Walker also founded and advised the PRSSA chapter from the late 1960s until his retirement in 1990. He later returned to teach part-time from 1995 to 1998.
He held degrees from Case Western Reserve University (Ph.D., 1969), Northwestern University (M.S.J., 1947) and Baker University (B.A., 1942).
His professional media experience began in 1943 as a reporter for the Mid Pacifican Edition of the Stars and Stripes. From 1945 to 1947, he worked as a reporter for the Honolulu Star-Bulletin. In 1947, he became director of public relations for Carthage College, where he also was a professor.
His arrival in DeKalb came after several years in Ohio and Pennsylvania, which he spent as university editor and director of the University Press at Bowling Green State University, assistant to the president for public relations at Dickinson College and director of public relations at the University of Akron.
With the assistance of members of the Chicago chapter of the Public Relations Society of America, Walker developed the curriculum for NIU’s public relations sequence.
From his earliest days at NIU, Walker brought professional public relations directors into his classroom, both in person and via “tele-lectures” where their voices were heard over speaker phones with amplifiers attached.
“The lecturers give 20-minute presentations describing their organizations,” Walker said in a 1970 press release from the NIU News Bureau. “They speak about the PR mission and give information about their personal activities, describing a typical day in their job.”

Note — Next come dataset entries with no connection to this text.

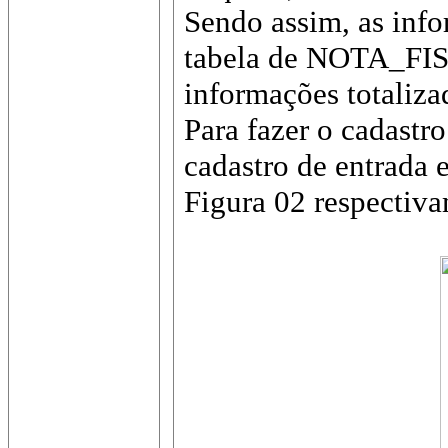
Sendo assim, as info
tabela de NOTA_FISC
informações totalizad
Para fazer o cadastro
cadastro de entrada 
Figura 02 respectiva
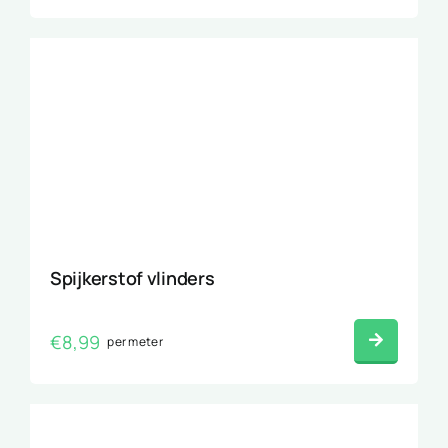
Spijkerstof vlinders
€
8,99
per meter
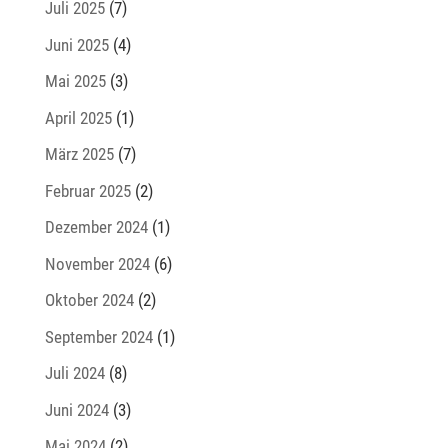
Juli 2025
(7)
Juni 2025
(4)
Mai 2025
(3)
April 2025
(1)
März 2025
(7)
Februar 2025
(2)
Dezember 2024
(1)
November 2024
(6)
Oktober 2024
(2)
September 2024
(1)
Juli 2024
(8)
Juni 2024
(3)
Mai 2024
(2)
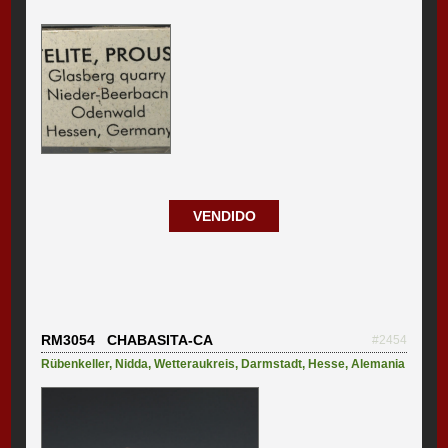
VENDIDO
RM3054 CHABASITA-CA
#2454
Rübenkeller
,
Nidda
,
Wetteraukreis, Darmstadt
,
Hesse
,
Alemania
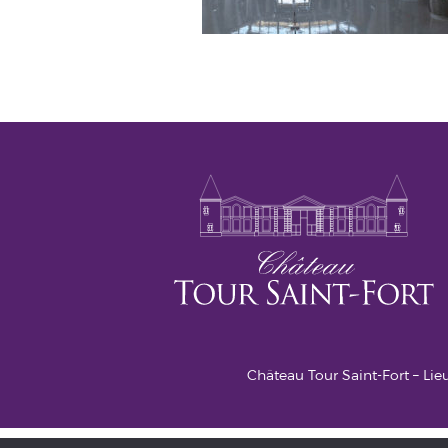
Château Tour Saint-Fort – Lieu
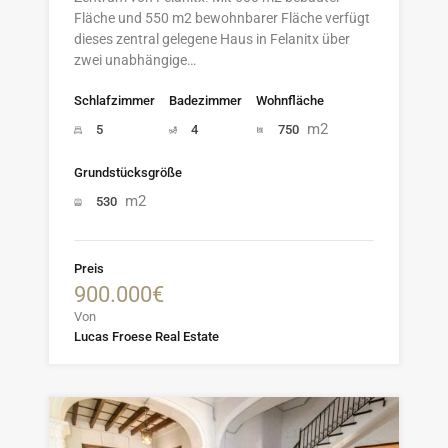
Fläche und 550 m2 bewohnbarer Fläche verfügt
dieses zentral gelegene Haus in Felanitx über
zwei unabhängige…
Schlafzimmer
Badezimmer
Wohnfläche
m2
5
4
750
Grundstücksgröße
m2
530
Preis
900.000€
Von
Lucas Froese Real Estate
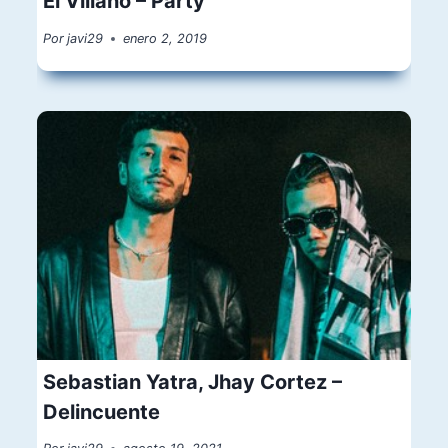
El Villano – Party
Por
javi29
enero 2, 2019
Sebastian Yatra, Jhay Cortez –
Delincuente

In 1973, he launched an extension program in public relations for professional development in the Chicago area. In only its first two years, 200 students attained advanced degrees in journalism.
During the summer of 1974, Walker took that group to Honolulu for an intensive, three-week summer session course that examined the public relations implications of problems peculiar to the Hawaiian capital, including ethnic minorities, tourism, inflation and import-export.
(In 1981, he taught “Public Relations – Jamaica,” which concentrated on the PR practices of multi-national corporations in their governmental and community relations and in the promotion of tourism.)
By January of 1975, he developed another off-campus master’s degree program. Held in Barrington, the classes were primarily for school-based public relations professionals but open to all students with bachelor’s degrees.
Walker received the Distinguished Educator Award from the Public Relations Society of America in 1976.
A decade later, Walker was the researcher and author of the first formal report documenting the body of publication relations knowledge in the United States. The Foundation for Public Relations Research and Education produced the report, released in 1988.
“Finally, we have a document which will silence the skeptics who say that public relations is not a profession and has no defined body of knowledge,” said Frank T. LeBart, the group’s 1987 president. “Our study shows conclusively that the knowledge exists and where it can be found.”
In 2004, NIU alumni Robert Kornecki and Chuck Merydith worked in conjunction with the NIU Department of Communication to develop the Emeritus Professor Al Walker Visiting Professionals Fund.
“Over the course of his teaching career, Dr. Walker made a lasting impression on hundreds of PR students,” Kornecki said at that time, “not only for what he taught us in the classroom, but for what he exposed us to in the professional world.”